### EXERCISE MATERIALS ###

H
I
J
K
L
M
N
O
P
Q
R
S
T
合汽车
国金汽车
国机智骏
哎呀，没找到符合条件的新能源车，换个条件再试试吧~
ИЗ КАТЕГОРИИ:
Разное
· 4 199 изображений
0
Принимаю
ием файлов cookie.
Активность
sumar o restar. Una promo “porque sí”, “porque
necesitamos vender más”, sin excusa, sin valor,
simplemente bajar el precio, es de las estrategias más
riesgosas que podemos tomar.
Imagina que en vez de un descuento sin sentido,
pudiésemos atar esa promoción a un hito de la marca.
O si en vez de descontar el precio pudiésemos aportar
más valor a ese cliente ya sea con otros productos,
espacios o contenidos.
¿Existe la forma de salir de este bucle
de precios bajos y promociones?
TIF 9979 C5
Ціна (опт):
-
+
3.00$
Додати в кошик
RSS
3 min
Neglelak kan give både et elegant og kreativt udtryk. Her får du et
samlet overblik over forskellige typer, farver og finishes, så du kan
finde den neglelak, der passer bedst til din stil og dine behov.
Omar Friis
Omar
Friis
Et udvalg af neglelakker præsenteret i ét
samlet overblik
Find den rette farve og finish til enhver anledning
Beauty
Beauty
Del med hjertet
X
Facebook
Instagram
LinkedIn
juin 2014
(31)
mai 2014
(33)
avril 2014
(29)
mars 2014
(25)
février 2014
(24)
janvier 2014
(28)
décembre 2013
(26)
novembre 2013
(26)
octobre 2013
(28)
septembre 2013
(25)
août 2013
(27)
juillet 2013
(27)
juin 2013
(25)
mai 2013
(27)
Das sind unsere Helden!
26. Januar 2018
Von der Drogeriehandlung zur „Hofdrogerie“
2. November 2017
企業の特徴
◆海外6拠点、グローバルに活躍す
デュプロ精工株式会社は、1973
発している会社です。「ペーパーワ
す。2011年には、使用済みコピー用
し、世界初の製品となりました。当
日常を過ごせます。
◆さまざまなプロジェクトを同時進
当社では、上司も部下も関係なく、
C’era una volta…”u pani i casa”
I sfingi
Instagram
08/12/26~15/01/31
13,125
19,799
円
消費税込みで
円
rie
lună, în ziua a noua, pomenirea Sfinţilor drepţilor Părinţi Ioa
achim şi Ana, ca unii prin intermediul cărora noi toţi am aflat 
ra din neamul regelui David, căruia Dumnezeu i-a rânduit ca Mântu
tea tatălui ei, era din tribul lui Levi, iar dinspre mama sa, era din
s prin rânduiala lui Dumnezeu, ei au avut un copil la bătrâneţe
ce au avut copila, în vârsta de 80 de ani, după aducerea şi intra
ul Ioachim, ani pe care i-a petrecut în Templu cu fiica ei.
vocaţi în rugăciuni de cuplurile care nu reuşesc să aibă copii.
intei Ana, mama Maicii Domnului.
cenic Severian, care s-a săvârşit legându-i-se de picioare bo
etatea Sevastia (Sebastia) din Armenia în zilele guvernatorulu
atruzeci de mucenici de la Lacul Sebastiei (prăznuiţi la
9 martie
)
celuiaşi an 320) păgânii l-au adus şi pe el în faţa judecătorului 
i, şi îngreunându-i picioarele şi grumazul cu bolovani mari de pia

###
### EXERCISE MATERIALS ###

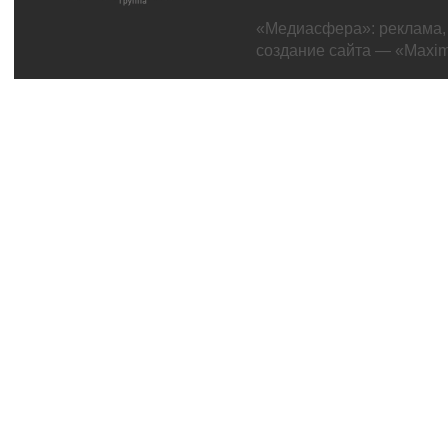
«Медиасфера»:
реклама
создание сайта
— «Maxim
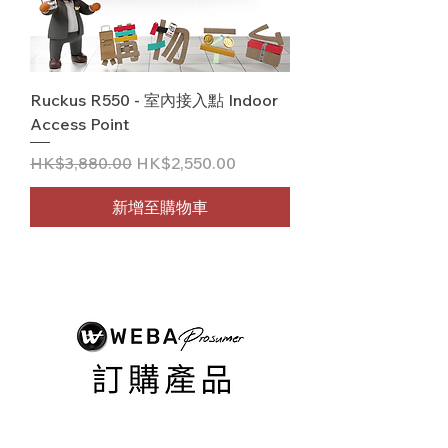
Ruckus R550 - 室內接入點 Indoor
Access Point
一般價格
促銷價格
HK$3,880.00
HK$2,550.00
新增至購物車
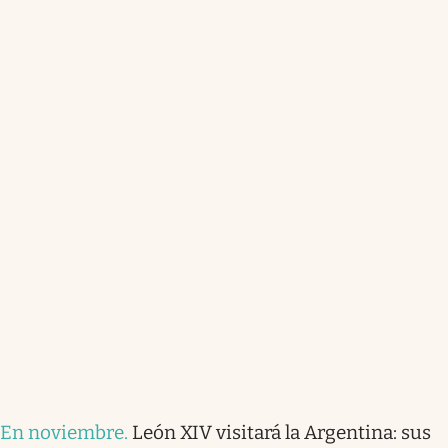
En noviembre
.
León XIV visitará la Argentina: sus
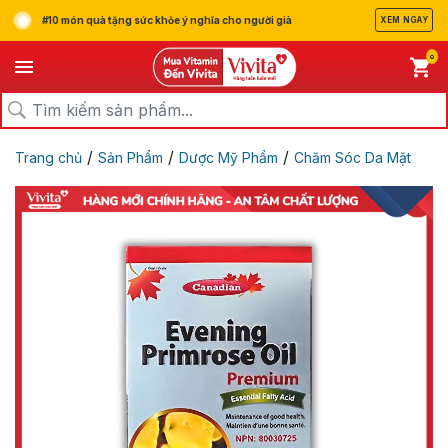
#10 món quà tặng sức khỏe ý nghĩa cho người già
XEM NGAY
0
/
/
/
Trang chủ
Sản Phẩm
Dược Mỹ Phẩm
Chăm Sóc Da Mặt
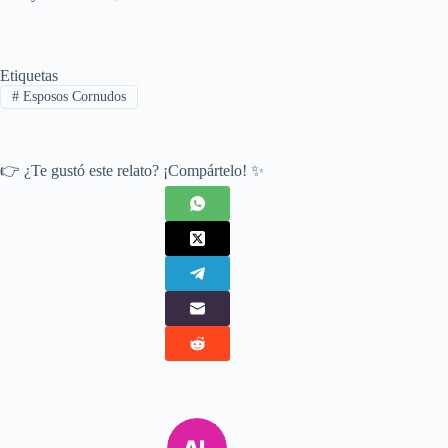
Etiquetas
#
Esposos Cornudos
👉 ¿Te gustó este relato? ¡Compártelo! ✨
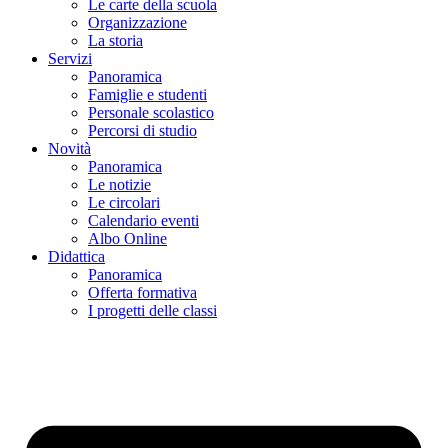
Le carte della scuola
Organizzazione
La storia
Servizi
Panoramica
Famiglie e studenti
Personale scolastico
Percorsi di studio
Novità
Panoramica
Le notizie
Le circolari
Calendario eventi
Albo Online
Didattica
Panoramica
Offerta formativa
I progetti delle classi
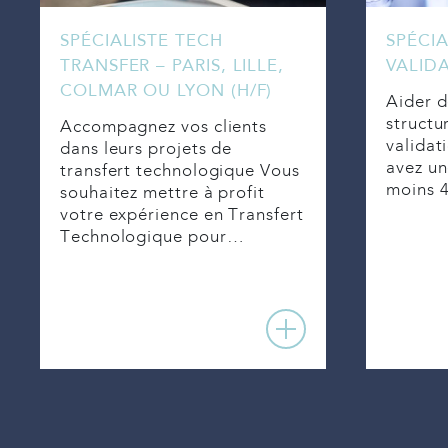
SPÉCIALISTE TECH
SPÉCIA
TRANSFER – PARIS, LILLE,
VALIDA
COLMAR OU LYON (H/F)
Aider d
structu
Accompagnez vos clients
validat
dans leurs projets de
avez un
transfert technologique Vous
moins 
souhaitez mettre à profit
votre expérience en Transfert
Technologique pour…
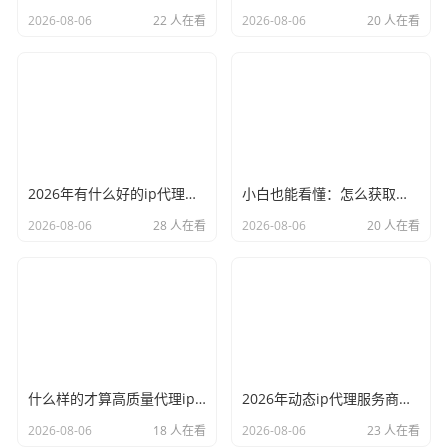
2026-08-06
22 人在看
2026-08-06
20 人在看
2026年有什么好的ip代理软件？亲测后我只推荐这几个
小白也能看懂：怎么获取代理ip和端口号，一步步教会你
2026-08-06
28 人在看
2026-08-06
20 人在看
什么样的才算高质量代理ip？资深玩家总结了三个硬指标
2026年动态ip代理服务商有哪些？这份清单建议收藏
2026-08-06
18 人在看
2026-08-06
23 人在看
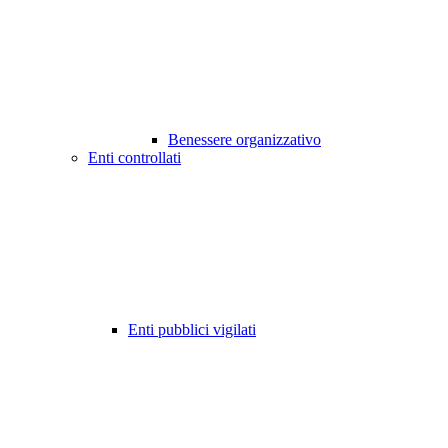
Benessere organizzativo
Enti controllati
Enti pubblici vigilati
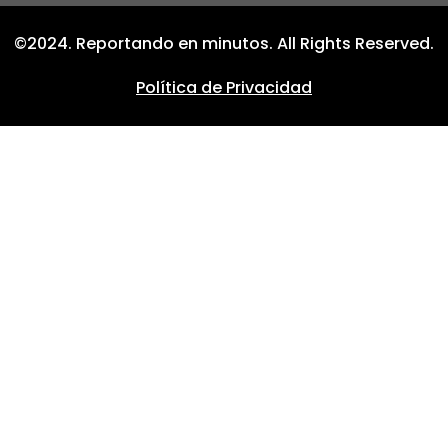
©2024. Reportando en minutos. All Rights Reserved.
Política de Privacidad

###
### EXERCISE MATERIALS ###

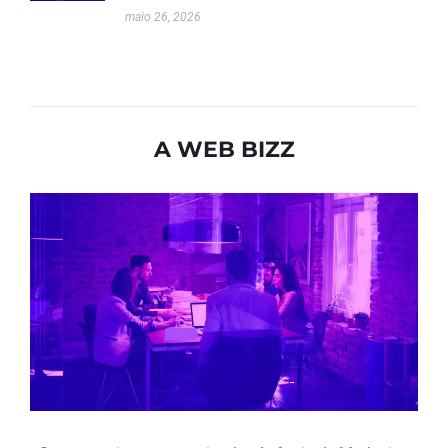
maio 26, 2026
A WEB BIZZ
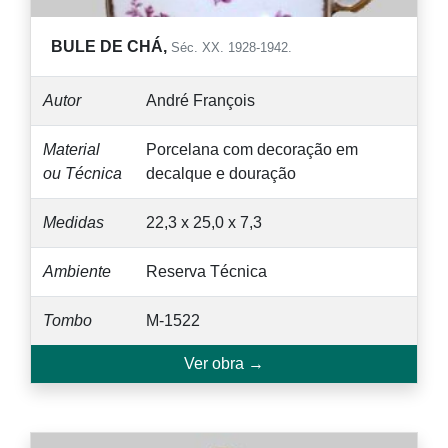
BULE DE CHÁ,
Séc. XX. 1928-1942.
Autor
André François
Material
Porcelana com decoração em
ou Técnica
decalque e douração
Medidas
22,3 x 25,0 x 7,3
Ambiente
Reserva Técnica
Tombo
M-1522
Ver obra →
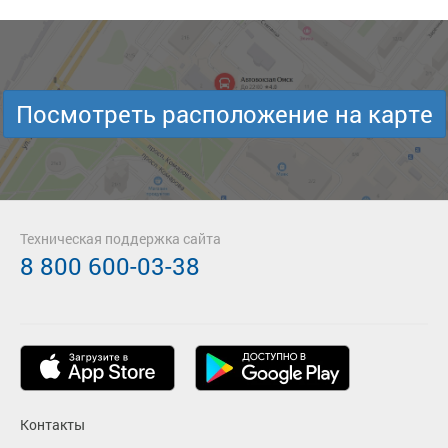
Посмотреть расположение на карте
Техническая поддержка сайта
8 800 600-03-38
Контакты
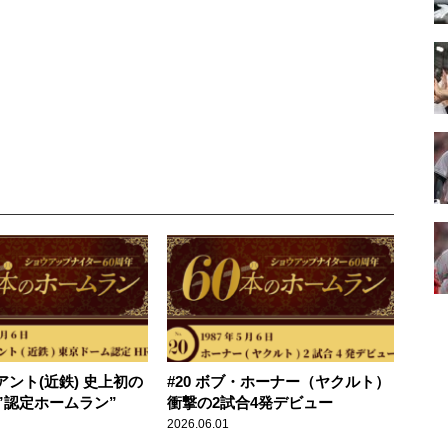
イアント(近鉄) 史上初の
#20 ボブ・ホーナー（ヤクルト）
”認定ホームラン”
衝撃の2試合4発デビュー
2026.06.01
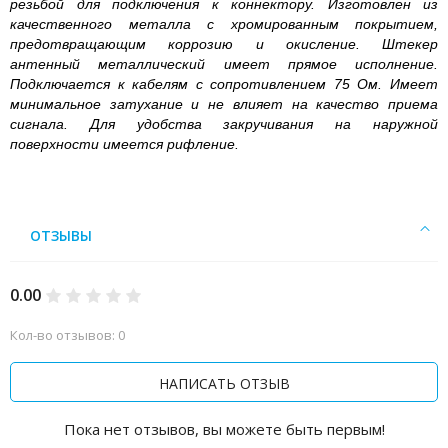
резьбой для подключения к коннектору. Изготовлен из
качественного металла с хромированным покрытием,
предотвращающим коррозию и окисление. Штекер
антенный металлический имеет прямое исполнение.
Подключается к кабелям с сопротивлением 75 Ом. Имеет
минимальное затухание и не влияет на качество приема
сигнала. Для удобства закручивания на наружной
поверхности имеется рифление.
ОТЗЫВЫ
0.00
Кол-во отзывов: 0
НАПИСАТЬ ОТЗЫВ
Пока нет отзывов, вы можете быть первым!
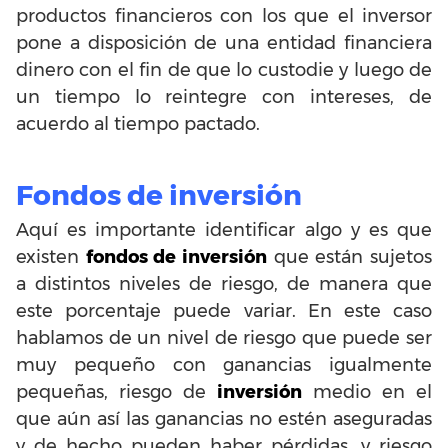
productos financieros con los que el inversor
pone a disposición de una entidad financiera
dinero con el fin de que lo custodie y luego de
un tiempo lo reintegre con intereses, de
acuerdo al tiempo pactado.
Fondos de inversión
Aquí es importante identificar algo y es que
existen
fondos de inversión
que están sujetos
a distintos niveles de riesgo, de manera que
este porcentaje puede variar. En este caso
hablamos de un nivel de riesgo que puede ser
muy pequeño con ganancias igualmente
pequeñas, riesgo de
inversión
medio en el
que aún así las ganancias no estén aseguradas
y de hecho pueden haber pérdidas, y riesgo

###

▸ WHAT THE TASK ASKS
Search the lines above for the string "сайта", then show every one that has it.

▸ EXERCISE SOLUTION
создание сайта
Техническая поддержка сайта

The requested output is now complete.